Singh Hardeep, Khan Rashid, Giardina Traber Davis, Paul Lindsey Wilson, Daci Kuang, Gould Milena, El-Serag Hashem
Houston VA HSR&D Center of Excellence, Michael E. DeBakey Veterans Affairs Medical Center, Section of Health Services Research, Department of Medicine, Baylor College of Medicine, Houston, Texas 77030, USA.
Qual Manag Health Care. 2012 Oct-Dec;21(4):252-61. doi: 10.1097/QMH.0b013e31826d1f28.
Delays in diagnosis of colorectal cancer (CRC) are one of the most common reasons for malpractice claims and lead to poor outcomes. However, they are not well studied.
We used a mixed quantitative-qualitative approach to analyze postreferral colonoscopy delays in CRC patients and explored referring physician's perception of processes surrounding these delays.
Two physician-raters conducted independent electronic health record reviews of new CRC cases in a large integrated safety-net system to determine postreferral colonoscopy delays, which we defined as failures to perform colonoscopy within 60 days of referral for an established indication(s). To explore perceptions of colonoscopy processes, we conducted semistructured interviews with a sample of primary care physicians (PCPs) and used a content analysis approach.

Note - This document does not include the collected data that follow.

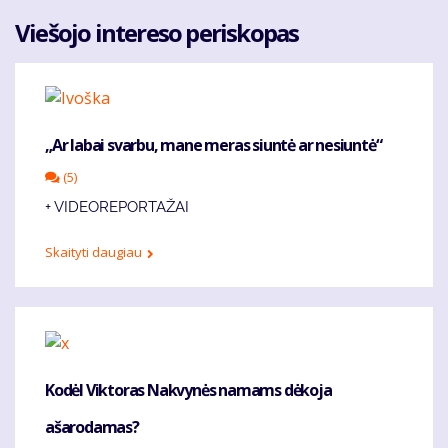
Viešojo intereso periskopas
„Ar labai svarbu, mane meras siuntė ar nesiuntė“
(5)
+ VIDEOREPORTAŽAI
Skaityti daugiau
Kodėl Viktoras Nakvynės namams dėkoja
ašarodamas?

Of 104 CRC cases that met inclusion criteria, reviewers agreed on the presence of postreferral colonoscopy delays in 35 (33.7%) cases; κ = 0.99 (95% CI, 0.83-0.99). The median time between first referral and completion of colonoscopy was 123.0 days (range 62.0-938.0; interquartile range = 90.0 days). In about two-thirds of instances (64.8%), the reason for delay was a delayed future appointment with the gastroenterology service. On interviews, PCPs attributed long delays in scheduling to reduced endoscopic capacity and inefficient processes related to colonoscopy referral and scheduling, including considerable ambiguity regarding referral guidelines. Many suggested that navigation models be applied to streamline CRC diagnosis.
Postreferral delays in CRC diagnosis are potentially preventable. A comprehensive mixed-methods methodology might be useful for others to identify the steps in the diagnostic process that are in most need for improvement.
结直肠癌(CRC)诊断延迟是医疗事故索赔的最常见原因之一,并导致不良后果。然而,对此研究并不充分。
我们采用定量与定性相结合的方法分析CRC患者转诊后结肠镜检查的延迟情况,并探讨转诊医生对这些延迟相关过程的看法。
两名医生评估者对一个大型综合安全网系统中的新发CRC病例进行独立的电子健康记录审查,以确定转诊后结肠镜检查的延迟情况,我们将其定义为未能在转诊既定指征后的60天内进行结肠镜检查。为了探讨对结肠镜检查过程的看法,我们对初级保健医生(PCP)样本进行了半结构化访谈,并采用了内容分析方法。
在104例符合纳入标准的CRC病例中,评估者对35例(33.7%)存在转诊后结肠镜检查延迟达成一致;κ=0.99(95%CI,0.83 - 0.99)。首次转诊至结肠镜检查完成的中位时间为123.0天(范围62.0 - 938.0;四分位间距=90.0天)。在约三分之二的情况(64.8%)中,延迟原因是与胃肠病科服务的未来预约延迟。在访谈中,初级保健医生将长时间的预约延迟归因于内镜检查能力下降以及与结肠镜检查转诊和预约相关的低效流程,包括转诊指南存在相当大的模糊性。许多人建议应用导航模型来简化CRC诊断。
CRC诊断中的转诊后延迟可能是可预防的。一种全面的混合方法学可能有助于其他人识别诊断过程中最需要改进的步骤。